CPAchecker provides a command-line flag -benchmark
that should be used for all kinds of benchmarks.
It improves performance by disabling assertions and optional features
such as extended statistics and output files.
Note that you can re-enable specific output files individually if desired.
In addition, care needs to be taken to specify meaningful resource limits and some other options depending on the specifics of the verification task, as described in the following.
For benchmarking, it is recommended to use
BenchExec.
An extended version of BenchExec is bundled with CPAchecker
and usable by calling scripts/benchmark.py
.
This script should run with any Python version >= 3.5.
This script takes as input one or more XML files which specify the tool,
the resource limits, the tool configuration, the input programs
and the columns that should appear in the output table.
The script puts all the results into the test/results/ directory.
Commented examples for these XML files are given in the BenchExec
documentation.
The file ./examples/benchmark-cpachecker.xml
can be used as base for own benchmarks.
Several useful benchmark configurations are in test/test-sets/*.xml
.
For further help on the benchmark script use scripts/benchmark.py -h
.
If the benchmark script should evaluate whether the returned results
are correct or wrong and calculate scores like in the SV-COMP,
there needs to be a specification defined in the benchmark definition
that tells the script what should be checked (error label reachability,
memory safety, termination, etc.).
The specification is given in a property file (.prp
) just like in the SV-COMP.
There are examples for such files in test/programs/benchmarks/property*.prp
.
To specify them in the benchmark, use the <propertyfiles>
tag.
It can occur either in global scope or inside a <tasks>
tag.
We provide common program properties in config/properties
.
You do not need to specify a separate command-line option
with the specification for the verifier,
as the script will automatically add it to the command line.
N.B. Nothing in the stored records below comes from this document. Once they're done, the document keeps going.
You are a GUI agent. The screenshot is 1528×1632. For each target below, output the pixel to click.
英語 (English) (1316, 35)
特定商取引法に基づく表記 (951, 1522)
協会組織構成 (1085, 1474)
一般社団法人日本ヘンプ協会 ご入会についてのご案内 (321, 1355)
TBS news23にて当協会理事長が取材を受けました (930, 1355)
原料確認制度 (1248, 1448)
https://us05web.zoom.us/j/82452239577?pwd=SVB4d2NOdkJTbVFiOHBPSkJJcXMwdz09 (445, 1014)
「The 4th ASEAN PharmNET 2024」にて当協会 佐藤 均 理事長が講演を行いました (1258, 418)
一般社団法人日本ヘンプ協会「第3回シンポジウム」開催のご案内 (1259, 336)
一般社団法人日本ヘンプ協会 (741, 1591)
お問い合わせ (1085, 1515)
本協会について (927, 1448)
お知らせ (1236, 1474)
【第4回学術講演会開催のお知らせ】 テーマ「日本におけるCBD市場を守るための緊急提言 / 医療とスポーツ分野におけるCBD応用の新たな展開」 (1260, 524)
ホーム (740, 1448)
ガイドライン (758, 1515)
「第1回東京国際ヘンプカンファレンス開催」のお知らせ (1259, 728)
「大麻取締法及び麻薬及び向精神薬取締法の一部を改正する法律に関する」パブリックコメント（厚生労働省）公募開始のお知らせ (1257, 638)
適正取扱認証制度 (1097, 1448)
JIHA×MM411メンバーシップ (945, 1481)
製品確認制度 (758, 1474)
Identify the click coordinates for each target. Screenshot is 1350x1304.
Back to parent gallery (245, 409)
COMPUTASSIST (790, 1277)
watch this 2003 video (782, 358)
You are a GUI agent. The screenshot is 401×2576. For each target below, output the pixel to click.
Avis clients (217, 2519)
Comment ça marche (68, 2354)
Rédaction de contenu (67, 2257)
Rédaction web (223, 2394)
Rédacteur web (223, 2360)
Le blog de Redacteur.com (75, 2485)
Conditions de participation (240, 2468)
It is important to specify the correct values for the following options according to the characteristics of the input files to avoid wrong answers:
-
Machine model (32 vs. 64 bit): 32-bit model is assumed by default. For 64 bit, specify
-64
on the command line. -
Whether
malloc
may return null or not: If the program assumesmalloc
never returns null and you are using a predicate-based analysis, setcpa.predicate.memoryAllocationsAlwaysSucceed=true
. Note that this assumption is true for all SV-Comp files, thus this option is already set in all-svcomp*
configurations.
When benchmarking CPAchecker, it is important to correctly specify the time and memory limits.
-
CPU Time. Firstly, in order to get statistics even in case of a timeout, is is important to specify different "soft" and "hard" CPU-time limits like in this example:
<benchmark timelimit="900s" hardtimelimit="1000s" ...
The soft time limit is automatically passed as parameter to CPAchecker, so there is no need to specify the-timelimit
option manually. -
Memory. The memory limit is specified in SI units (i.e., 1 MB = 1,000,000 Bytes) with the attribute
memlimit
in the<benchmark>
tag of the benchmark definition XML file. Example:<benchmark ... memlimit="8000 MB">
This limit will be enforced by the OS and CPAchecker will be killed if it needs more memory.
Additionally, it is important to specify the amount of memory
that Java uses for its own heap with the -heap
command-line parameter.
This value needs to be lower than the external limit.
Setting it too low will hurt the performance due to increased garbage collection
and provoke OutOfMemoryError
,
setting it too high limits the memory that is available to native libraries
such as MathSAT.
For analyses without MathSAT,
start to experiment with 1000 MB less than the external limit.
IMPORTANT: Java does not use SI units here, but IEC units (factor 1024).
7000M
here are 5% more than 7000 MB
for the memory limit above!
Example:
<option name="-heap">7000M</option>
Summary: For correct and useful benchmarks, choose a memory limit (e.g., 8000MB), a Java heap size (e.g., 7000MiB), and a timelimit (e.g., 900s). Then specify them as follows:
<benchmark ... timelimit="900s" hardtimelimit="1000s" memlimit="8000 MB">
<option name="-heap">7000M</option>
...
</benchmark>
In order to combine the results from several benchmark runs into a single table the script scripts/table-generator.py can be used. It also takes an XML file as input that gives the table configuration and is described in the table-generator documentation.
The output will be tables in HTML and CSV format, the former having some additional features like showing the log files and being able to plot the results.